%%

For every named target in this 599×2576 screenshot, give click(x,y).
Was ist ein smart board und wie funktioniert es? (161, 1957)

%%
%%

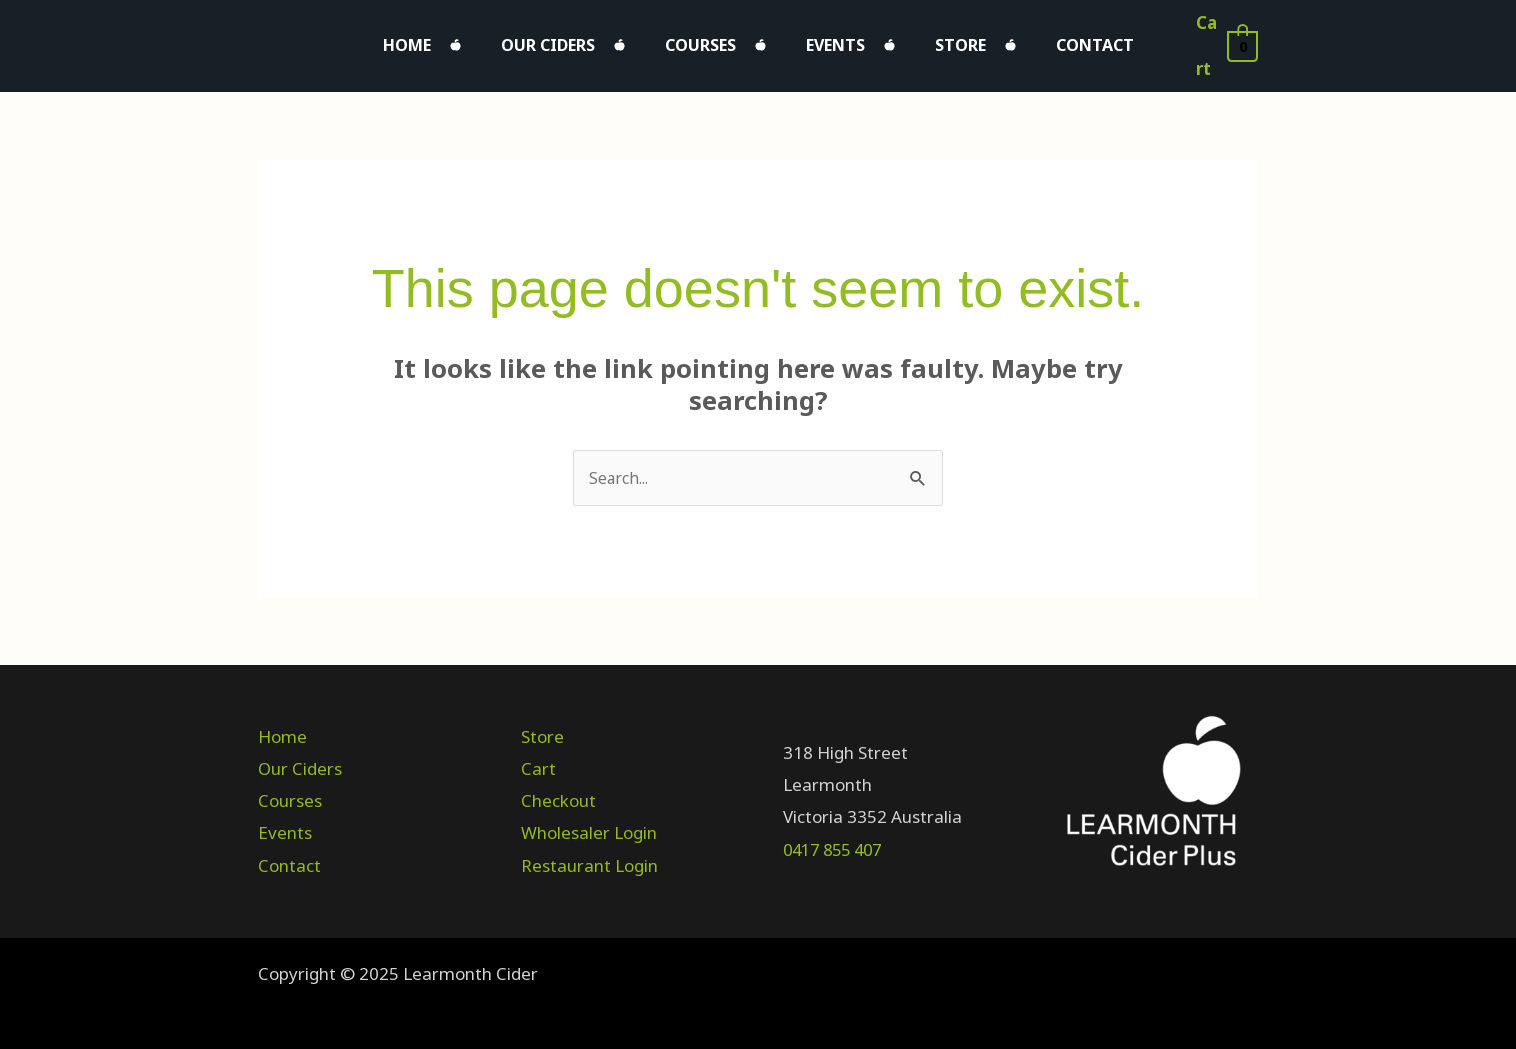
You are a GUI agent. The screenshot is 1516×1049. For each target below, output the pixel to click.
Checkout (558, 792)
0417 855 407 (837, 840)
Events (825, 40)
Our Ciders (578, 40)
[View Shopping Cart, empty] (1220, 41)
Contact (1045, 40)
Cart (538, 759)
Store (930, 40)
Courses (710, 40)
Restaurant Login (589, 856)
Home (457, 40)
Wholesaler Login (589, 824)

%%
%%

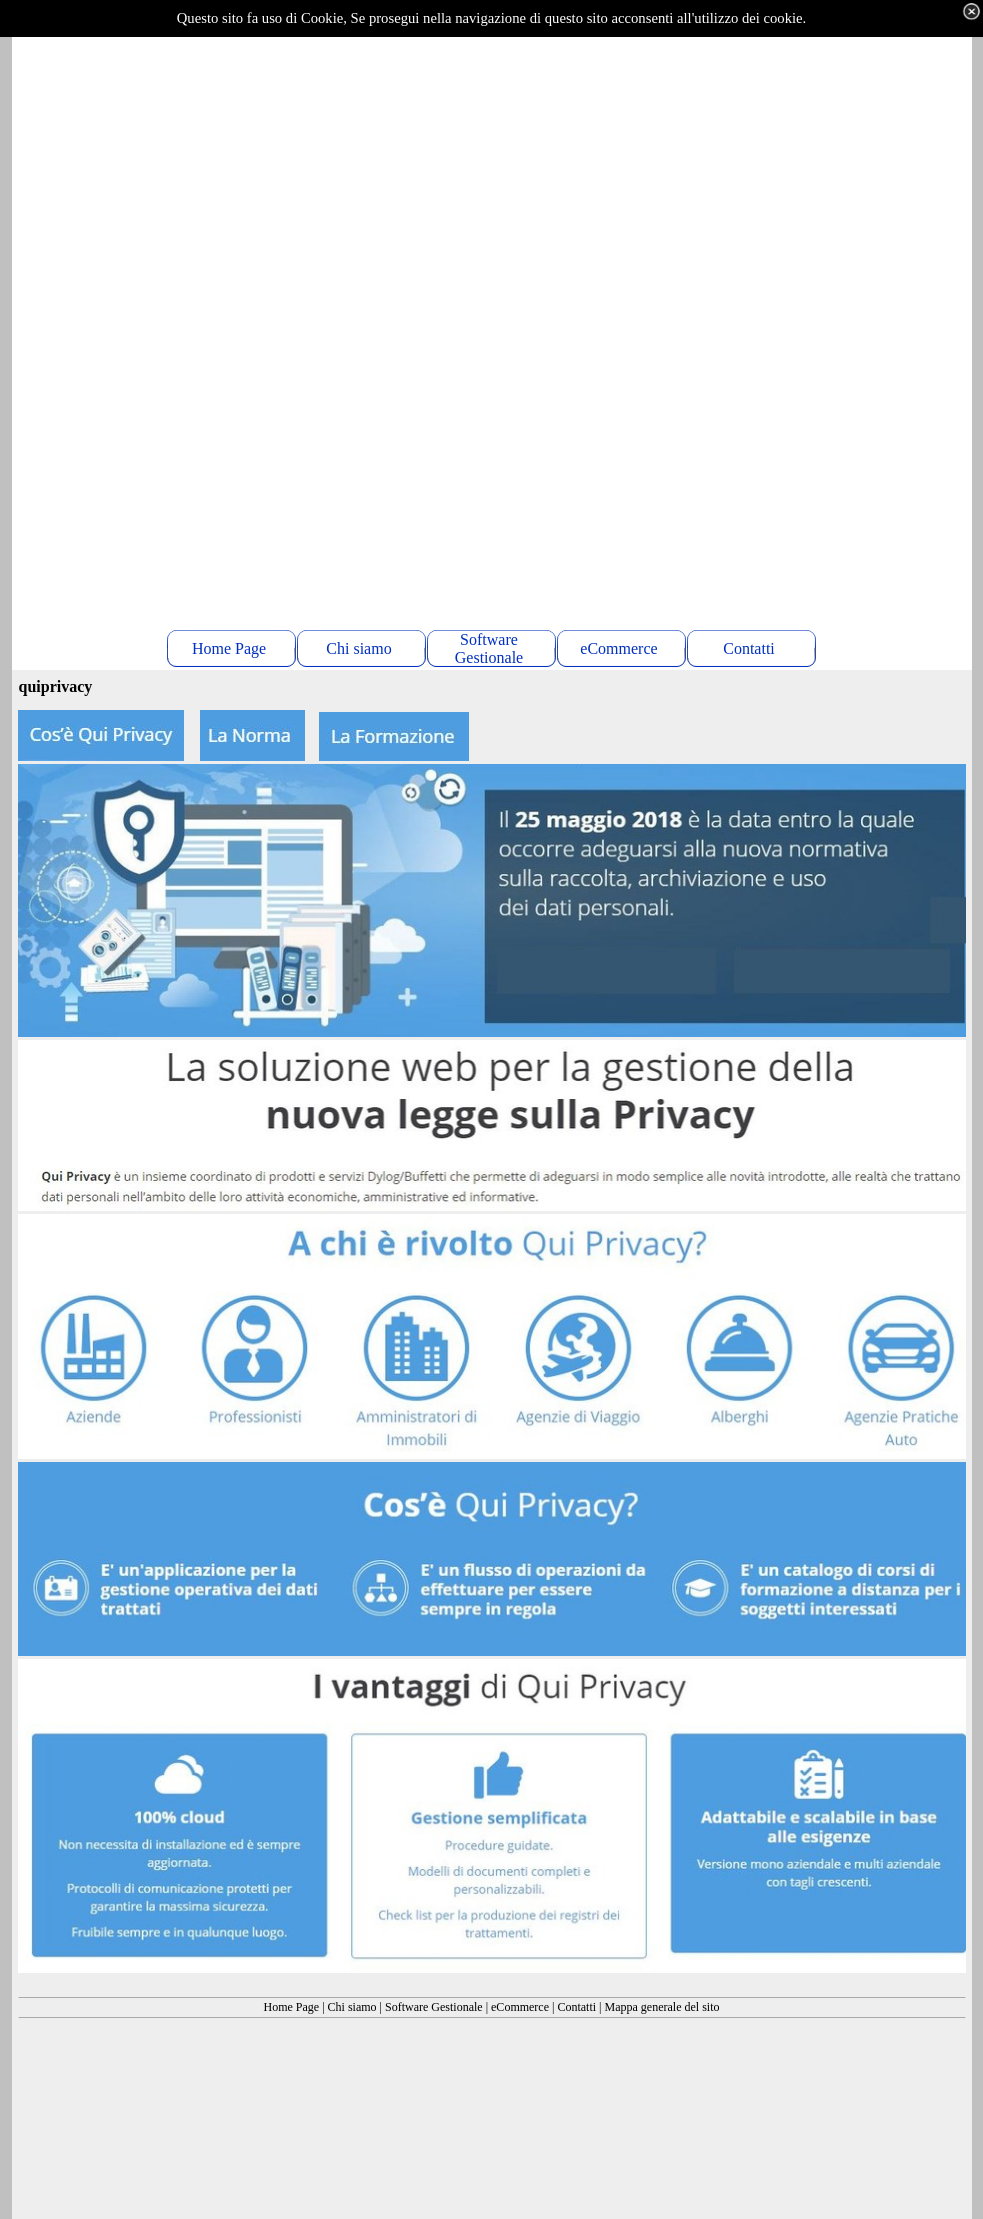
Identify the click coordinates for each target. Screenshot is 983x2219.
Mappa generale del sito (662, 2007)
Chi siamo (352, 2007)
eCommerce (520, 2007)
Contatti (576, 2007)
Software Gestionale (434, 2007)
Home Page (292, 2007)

%%

| Problem to work on |
With the line holding "Checkout (558, 792)" as the first and the line holding "Wholesaler Login (589, 824)" as the last, please transcribe exactly the lines of the material above in that range and nothing else.

| Reply |
Checkout (558, 792)
0417 855 407 (837, 840)
Events (825, 40)
Our Ciders (578, 40)
[View Shopping Cart, empty] (1220, 41)
Contact (1045, 40)
Cart (538, 759)
Store (930, 40)
Courses (710, 40)
Restaurant Login (589, 856)
Home (457, 40)
Wholesaler Login (589, 824)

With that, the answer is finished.